Reputation: 29
What I have:
| ids. |items |item_id|value|timestamp|
+--------+--------+-------+-----+---------+
|[A,B,C] |1.0 |1 |5 |100 |
|[A,B,D] |1.0 |2 |6 |90 |
|[D] |0.0. |3 |7 |80 |
|[C] |0.0. |4 |8 |80 |
+--------+--------+-------+-----+----------
| ids |id_num |
+--------+--------+
|A |1 |
|B |2 |
|C |3 |
|D |4 |
+---+----+--------+
What I want:
| ids |
+--------+
|[1,2,3] |
|[1,2,4] |
|[3] |
|[4] |
+--------+
Is there a way to do this without an explode? Thank you for your help!
Upvotes: 0
Views: 840
Reputation: 7399
You can use a UDF:
from pyspark.sql.functions import udf, col
from pyspark.sql.types import ArrayType
# Suppose this is the dictionary you want to map
map_dict = {'A':1, 'B':2,'C':3,'D':4}
def array_map(array_col):
return list(map(map_dict.get, array_col))
"""
If you prefer list comprehension, you can return [map_dict[k] for k in array_col]
"""
array_map_udf = udf(array_map, ArrayType())

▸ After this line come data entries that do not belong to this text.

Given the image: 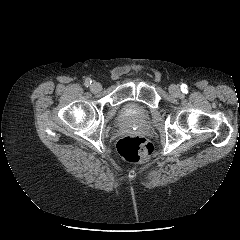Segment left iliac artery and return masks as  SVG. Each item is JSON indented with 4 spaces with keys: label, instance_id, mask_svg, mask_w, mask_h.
<instances>
[{
    "label": "left iliac artery",
    "instance_id": "44dca946",
    "mask_svg": "<svg viewBox=\"0 0 240 240\" xmlns=\"http://www.w3.org/2000/svg\"><path fill=\"white\" fill-rule=\"evenodd\" d=\"M181 91L184 92V93H186V92H187V85L182 84V85H181Z\"/></svg>",
    "mask_w": 240,
    "mask_h": 240
}]
</instances>
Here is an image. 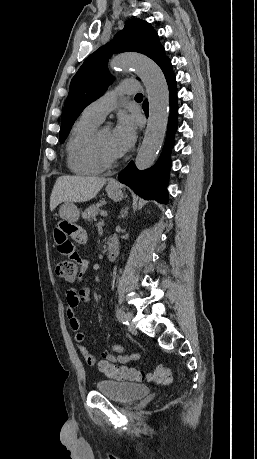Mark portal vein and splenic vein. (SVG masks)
Here are the masks:
<instances>
[{
	"label": "portal vein and splenic vein",
	"mask_w": 257,
	"mask_h": 459,
	"mask_svg": "<svg viewBox=\"0 0 257 459\" xmlns=\"http://www.w3.org/2000/svg\"><path fill=\"white\" fill-rule=\"evenodd\" d=\"M101 215H102L103 217H106L108 214H107V212L102 211V212H101Z\"/></svg>",
	"instance_id": "obj_1"
}]
</instances>
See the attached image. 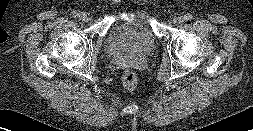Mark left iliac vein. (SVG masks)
Instances as JSON below:
<instances>
[{
    "mask_svg": "<svg viewBox=\"0 0 253 131\" xmlns=\"http://www.w3.org/2000/svg\"><path fill=\"white\" fill-rule=\"evenodd\" d=\"M174 24H180L183 22V17L182 16H177L173 19Z\"/></svg>",
    "mask_w": 253,
    "mask_h": 131,
    "instance_id": "4c4485c4",
    "label": "left iliac vein"
}]
</instances>
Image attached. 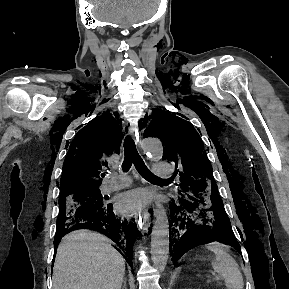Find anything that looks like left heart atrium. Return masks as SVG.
Returning <instances> with one entry per match:
<instances>
[{"label": "left heart atrium", "mask_w": 289, "mask_h": 289, "mask_svg": "<svg viewBox=\"0 0 289 289\" xmlns=\"http://www.w3.org/2000/svg\"><path fill=\"white\" fill-rule=\"evenodd\" d=\"M151 200L150 194L144 189H134L120 194L116 199V210L126 216L140 213Z\"/></svg>", "instance_id": "left-heart-atrium-1"}]
</instances>
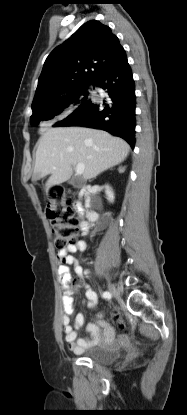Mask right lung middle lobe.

df = df.withColumn("mapped_array", array_map_udf(col("ids")))
I can't think of a different method, but to get a parallelized dictionary, you can just use the toJSON
method. It will require further processing on the kind of reference df you have:
import json
df_json = df.toJSON().map(lambda x: json.loads(x))
Upvotes: 2